I don’t drink for the entire first cycle of my chemotherapy. The two weeks pass by quickly and uneventfully, with none of the dreaded side effects I have been anticipating. In the third week, I crave a glass of wine. I wrestle with myself. I give myself a pep talk. “It’s only for six months. You stopped drinking for a whole year! Come on now,” I shout at myself in my head.
I don’t tell Ingrid about what happened at the meeting that I didn’t attend. I have seen less of Ingrid this year. She calls me out on it when I cancel our appointment. At some point you are going to have to process everything. I am here for you when you are ready, she texts.
I am not ready; I feel like I have been making life-changing decision after life-changing decision and I am exhausted. I just don’t have the emotional bandwidth to deal with everything that is happening to me and, on top of that, I must quit drinking!
I go back to the cancer-support chat group. I ask: has anyone had a drink while doing chemo?
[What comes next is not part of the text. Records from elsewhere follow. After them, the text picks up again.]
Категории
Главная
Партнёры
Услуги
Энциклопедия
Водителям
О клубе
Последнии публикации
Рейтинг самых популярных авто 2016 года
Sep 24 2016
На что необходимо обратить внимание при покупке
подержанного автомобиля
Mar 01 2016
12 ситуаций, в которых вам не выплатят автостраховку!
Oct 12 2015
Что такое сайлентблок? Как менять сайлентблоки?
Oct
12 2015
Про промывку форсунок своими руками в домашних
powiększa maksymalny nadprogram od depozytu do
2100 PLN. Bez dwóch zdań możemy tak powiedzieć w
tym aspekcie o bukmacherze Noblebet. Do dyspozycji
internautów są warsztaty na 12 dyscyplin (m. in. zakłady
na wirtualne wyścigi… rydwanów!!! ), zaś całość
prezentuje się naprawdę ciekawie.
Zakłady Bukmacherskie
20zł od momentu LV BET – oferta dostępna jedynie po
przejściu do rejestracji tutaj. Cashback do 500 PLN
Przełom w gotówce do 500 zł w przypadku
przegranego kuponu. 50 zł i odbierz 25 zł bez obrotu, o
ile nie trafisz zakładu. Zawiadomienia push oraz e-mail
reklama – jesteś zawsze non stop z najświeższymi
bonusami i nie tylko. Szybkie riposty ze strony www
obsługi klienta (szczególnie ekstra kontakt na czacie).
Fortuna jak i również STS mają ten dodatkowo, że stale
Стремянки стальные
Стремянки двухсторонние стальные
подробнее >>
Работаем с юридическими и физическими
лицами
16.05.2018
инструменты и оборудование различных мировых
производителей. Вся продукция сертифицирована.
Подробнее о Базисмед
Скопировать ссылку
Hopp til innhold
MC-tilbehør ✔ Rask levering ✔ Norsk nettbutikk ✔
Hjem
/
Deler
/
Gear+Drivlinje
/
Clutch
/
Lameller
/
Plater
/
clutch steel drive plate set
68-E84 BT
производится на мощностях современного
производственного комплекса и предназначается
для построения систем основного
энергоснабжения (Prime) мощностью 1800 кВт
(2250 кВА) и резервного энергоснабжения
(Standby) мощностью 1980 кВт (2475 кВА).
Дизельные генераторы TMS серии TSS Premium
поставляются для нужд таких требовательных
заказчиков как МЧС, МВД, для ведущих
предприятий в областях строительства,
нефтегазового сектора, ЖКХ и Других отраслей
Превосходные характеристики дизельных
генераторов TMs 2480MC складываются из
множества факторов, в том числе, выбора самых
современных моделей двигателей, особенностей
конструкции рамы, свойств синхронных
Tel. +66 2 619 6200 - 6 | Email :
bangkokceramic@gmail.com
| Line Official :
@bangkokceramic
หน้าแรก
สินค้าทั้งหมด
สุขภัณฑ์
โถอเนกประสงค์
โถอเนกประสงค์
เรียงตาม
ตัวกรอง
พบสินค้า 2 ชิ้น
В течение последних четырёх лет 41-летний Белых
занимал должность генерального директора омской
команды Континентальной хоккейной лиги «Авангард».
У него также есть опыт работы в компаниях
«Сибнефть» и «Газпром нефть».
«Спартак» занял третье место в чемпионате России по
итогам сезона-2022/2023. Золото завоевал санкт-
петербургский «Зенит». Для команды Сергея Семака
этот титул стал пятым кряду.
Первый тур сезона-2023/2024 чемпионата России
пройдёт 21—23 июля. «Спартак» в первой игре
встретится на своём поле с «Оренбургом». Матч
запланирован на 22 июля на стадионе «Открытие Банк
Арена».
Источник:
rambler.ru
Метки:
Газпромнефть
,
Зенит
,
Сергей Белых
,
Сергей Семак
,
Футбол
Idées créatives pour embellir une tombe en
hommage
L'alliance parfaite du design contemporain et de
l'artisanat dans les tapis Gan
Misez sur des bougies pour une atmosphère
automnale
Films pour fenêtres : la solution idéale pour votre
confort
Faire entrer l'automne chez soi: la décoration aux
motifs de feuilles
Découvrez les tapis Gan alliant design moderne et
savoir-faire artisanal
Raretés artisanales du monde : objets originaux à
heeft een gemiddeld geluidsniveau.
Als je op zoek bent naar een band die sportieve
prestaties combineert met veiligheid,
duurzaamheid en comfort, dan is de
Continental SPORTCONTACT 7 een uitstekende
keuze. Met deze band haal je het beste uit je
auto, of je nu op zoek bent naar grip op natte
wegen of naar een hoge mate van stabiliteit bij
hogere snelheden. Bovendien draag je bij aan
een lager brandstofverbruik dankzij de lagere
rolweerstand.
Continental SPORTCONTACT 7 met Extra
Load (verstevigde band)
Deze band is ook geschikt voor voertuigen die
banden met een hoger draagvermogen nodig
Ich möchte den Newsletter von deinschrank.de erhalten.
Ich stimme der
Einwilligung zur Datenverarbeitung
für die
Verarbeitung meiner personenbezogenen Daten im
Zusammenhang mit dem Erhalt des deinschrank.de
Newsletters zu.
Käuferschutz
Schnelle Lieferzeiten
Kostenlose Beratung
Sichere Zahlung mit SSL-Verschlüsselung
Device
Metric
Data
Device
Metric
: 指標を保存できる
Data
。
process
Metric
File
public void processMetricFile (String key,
There is silence for about an hour. I feel awful for having asked the question. Who does that? It’s cancer — who would want to drink during cancer?
Then Dan61 responds: I have sneaked in a few drinks here and there. No side effects so far. How long is your chemo for?
Lisa1987: Yeah, I have had a few drinks but nothing like I did before chemo though. I don’t want to fuck up my liver.
SusieT556: What does your doctor say? I don’t think it’s safe. Can’t you hold off until chemo is done?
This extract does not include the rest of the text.